I'm Here and I'm Taking ALL CHA Orders!!

Please allow me to begin by saying a HUGE THANK YOU to everyone who has contacted me in any way since I posted about the loss of my darling little dog, Gucci.  I've had comments from you on the blog, countless emails (almost 4,000 emails!!), Facebook posts, Cricut Message Board messages, many telephone calls (from all over the world!!) and some of you even sent gorgeous Sympathy cards to me.  Please just know that in whatever manner all of you chose to reach out to me, every single one of your very kind words have touched my heart and have offered me a great deal of comfort.  Thank you so much for your amazing thoughtfulness.  I have not been able to respond to all of you directly because in the past week and a half since Gucci's death, I have received almost 4,000 new emails, which you might imagine has literally overwhelmed me.  Please allow this post to serve as my heart-felt thank you to each and every one of you.

The next order of business is that it turned out that I needed a bit more time to grieve than I'd initially thought, so I am just now really returning to work.  However, last week I did already begin the process of placing various CHA orders with several manufacturers and vendors and I am continuing to do so this week, so please, get your pre-orders emailed to me ASAP so that I know I'm getting the correct quantities of everything ordered for you.  If there are any products you're interested in besides the big, obvious ones that I always order, please don't hesitate to ask me about ordering them for you.  You can either email me, or you are ALWAYS welcome to call me on my home office # (after 10AM Pacific Time!!) at (714) 964-0656.
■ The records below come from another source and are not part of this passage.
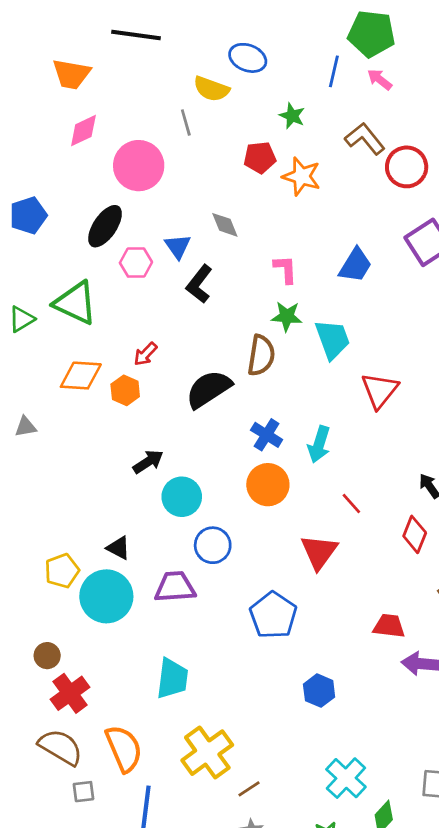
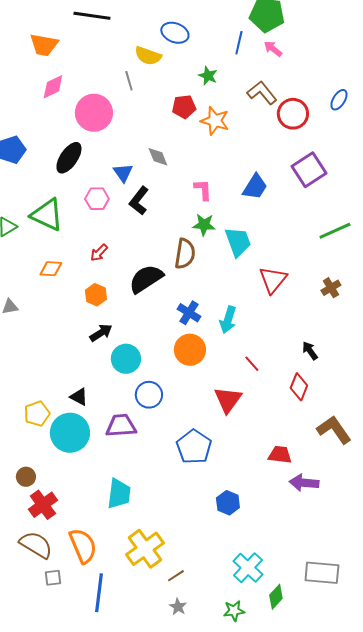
pink hexagon: (136, 263) -> (97, 199), moved
orange diamond: (81, 376) -> (51, 269), size x0.7
orange hexagon: (125, 390) -> (96, 295), moved

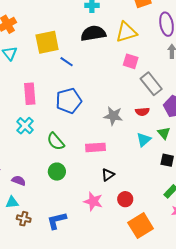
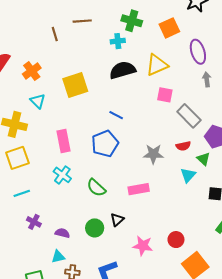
blue line: (67, 62) -> (116, 115), moved
green triangle: (164, 133) -> (203, 159), moved
green circle: (57, 172) -> (95, 228), moved
black triangle: (108, 175) -> (117, 220), moved

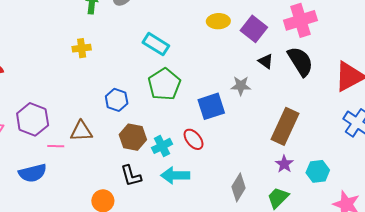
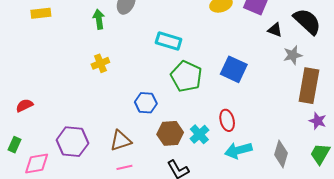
gray star: (241, 86) -> (293, 55), moved
blue square: (211, 106) -> (234, 69), moved, turned -32
red ellipse: (194, 139) -> (227, 120), turned 40
pink line: (56, 146) -> (124, 167), moved
cyan arrow: (175, 175) -> (238, 150), moved

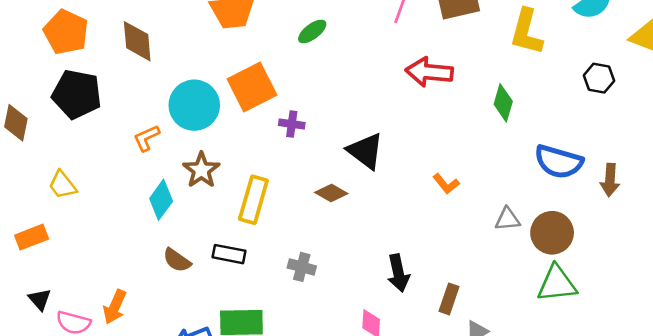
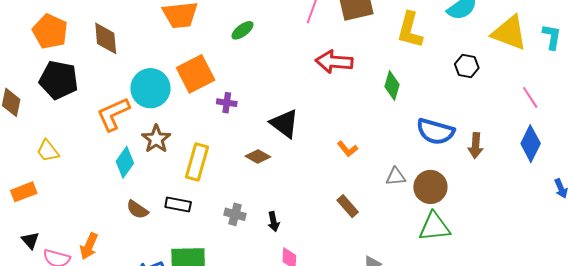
orange L-shape: (147, 138) -> (113, 114), size x1.6
black arrow: (398, 273) -> (274, 222), moved, size x0.7
brown rectangle: (449, 299) -> (348, 206), moved, turned -60

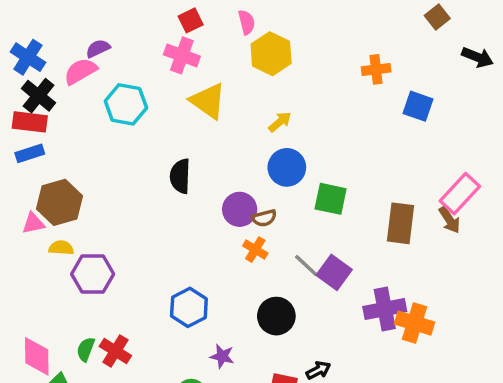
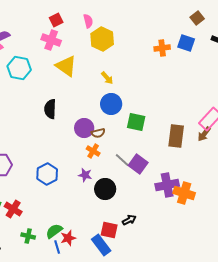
blue square: (418, 106) -> (186, 43), moved
yellow arrow: (280, 122) -> (107, 78), turned 88
brown arrow: (449, 220) -> (204, 134), turned 70
blue hexagon: (189, 307) -> (47, 174), moved
purple star: (222, 356) -> (85, 175), moved

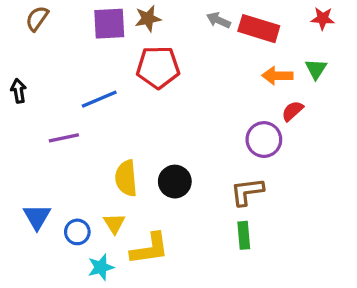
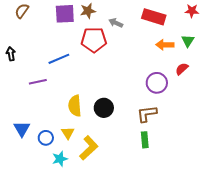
gray arrow: (219, 20) -> (116, 23), moved
red semicircle: (292, 111) -> (182, 69), moved
yellow L-shape: (150, 249) -> (89, 148), turned -35

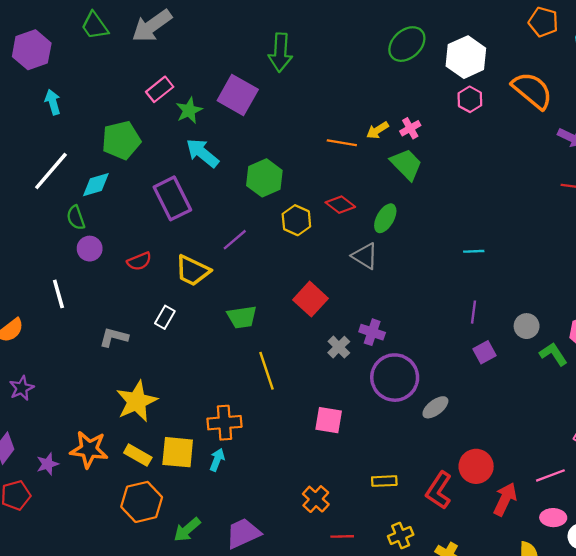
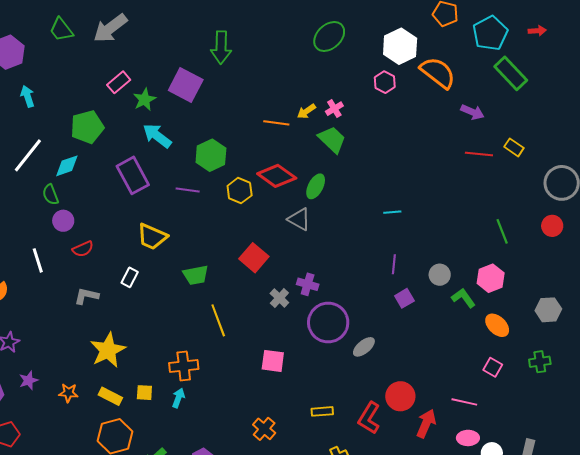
white hexagon: (466, 57) -> (400, 46), moved
red diamond: (340, 205) -> (277, 176), size x1.5
purple line: (235, 240) -> (188, 190), moved, turned 50
red semicircle: (139, 261) -> (83, 249), moved
orange star: (89, 449) -> (68, 393), size x0.6
yellow square: (178, 452) -> (144, 393), size x0.6
purple star: (47, 464) -> (29, 380), moved
pink line: (550, 475) -> (464, 402), turned 35

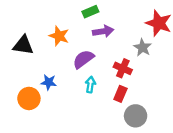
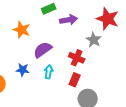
purple arrow: (103, 31) -> (69, 20), moved
blue star: (49, 82) -> (23, 70), moved

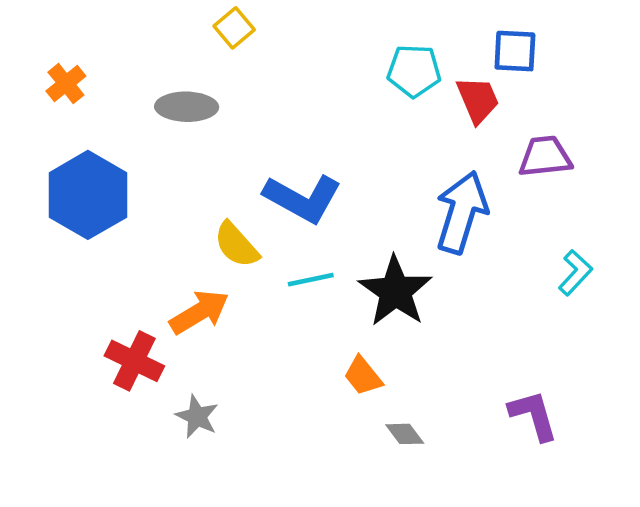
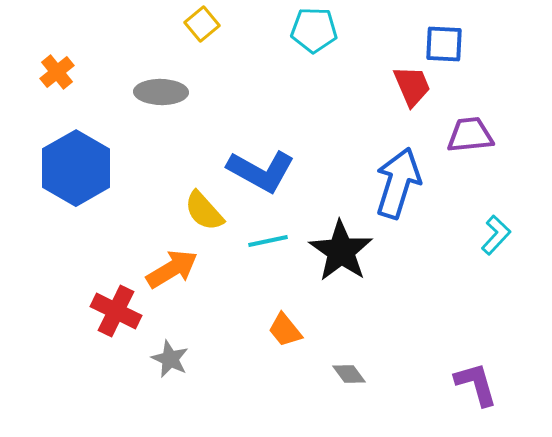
cyan pentagon: (414, 71) -> (314, 30), moved
orange trapezoid: (363, 376) -> (285, 330), moved
purple L-shape: (533, 415) -> (476, 384), moved

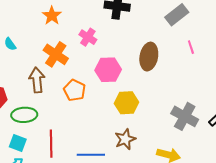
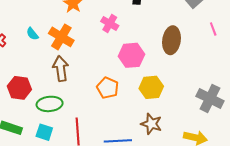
orange cross: (56, 54) -> (61, 37), moved
orange pentagon: (75, 90) -> (108, 88), moved
brown star: (125, 139) -> (151, 124), turned -30

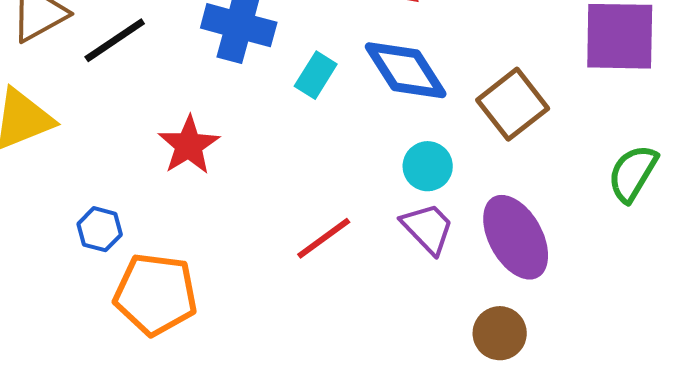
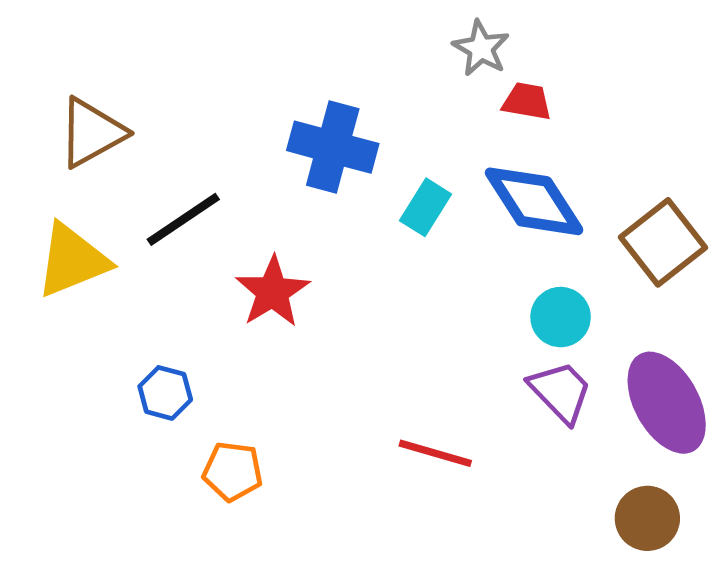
black line: (115, 40) -> (183, 219), moved
red line: (324, 238) -> (435, 453), moved, turned 52
orange pentagon: (156, 294) -> (233, 471), size x0.6

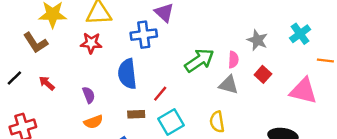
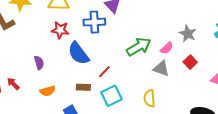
red star: (91, 43) -> (60, 30), moved
pink semicircle: (233, 60) -> (167, 48), turned 40
blue semicircle: (127, 74) -> (78, 53), turned -35
red arrow: (47, 83) -> (13, 84), moved
purple semicircle: (89, 95) -> (39, 63), moved

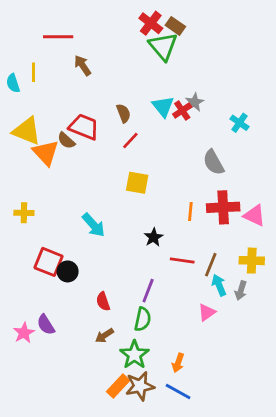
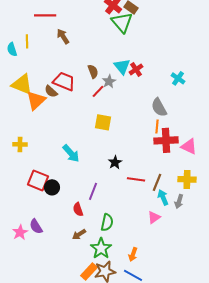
gray star: (194, 102) -> (109, 81), moved
orange triangle: (46, 153) -> (36, 100), turned 30
orange line: (190, 211) -> (157, 126), moved
purple line: (148, 291) -> (93, 191), moved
As always, my prices on all the new CHA Releases are far below the Retail/MSRP prices, typically averaging at least 25% (or more) below the MSRP.  There will always be some exceptions, based on certain manufacturer's restrictions that they place on retailers, but they are very far and few between.

To email your orders to me, please send them to glendascreativeplace@yahoo.com and PLEASE put the word: "ORDER" in your email subject line, so that I can easily separate your orders from the very thoughtful condolence messages that continue to pour in.  Please include the names of the manufacturer and the actual item(s) you want, and if you happen to have the product code for your item(s), that most certainly helps speed things up and is deeply appreciated by me!!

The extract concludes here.